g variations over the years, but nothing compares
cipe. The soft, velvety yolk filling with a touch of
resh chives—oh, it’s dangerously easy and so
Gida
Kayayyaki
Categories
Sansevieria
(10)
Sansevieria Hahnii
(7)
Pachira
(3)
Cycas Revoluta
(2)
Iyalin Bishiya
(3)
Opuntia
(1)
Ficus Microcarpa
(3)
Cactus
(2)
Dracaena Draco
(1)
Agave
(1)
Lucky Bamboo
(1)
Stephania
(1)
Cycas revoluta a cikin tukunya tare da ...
——————
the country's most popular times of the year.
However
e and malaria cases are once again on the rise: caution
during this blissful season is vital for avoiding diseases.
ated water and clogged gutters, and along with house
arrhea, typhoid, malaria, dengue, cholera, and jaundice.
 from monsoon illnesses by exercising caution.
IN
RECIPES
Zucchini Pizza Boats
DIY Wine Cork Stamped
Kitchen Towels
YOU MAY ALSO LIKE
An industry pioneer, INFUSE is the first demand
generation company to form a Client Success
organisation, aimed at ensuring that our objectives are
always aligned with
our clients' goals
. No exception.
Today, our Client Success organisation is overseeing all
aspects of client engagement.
——————
● **EXERCISE AIM**
A count is wanted, and nothing else: the lines of this listing that include the word "malaria".

● **EXERCISE OUTPUT**
2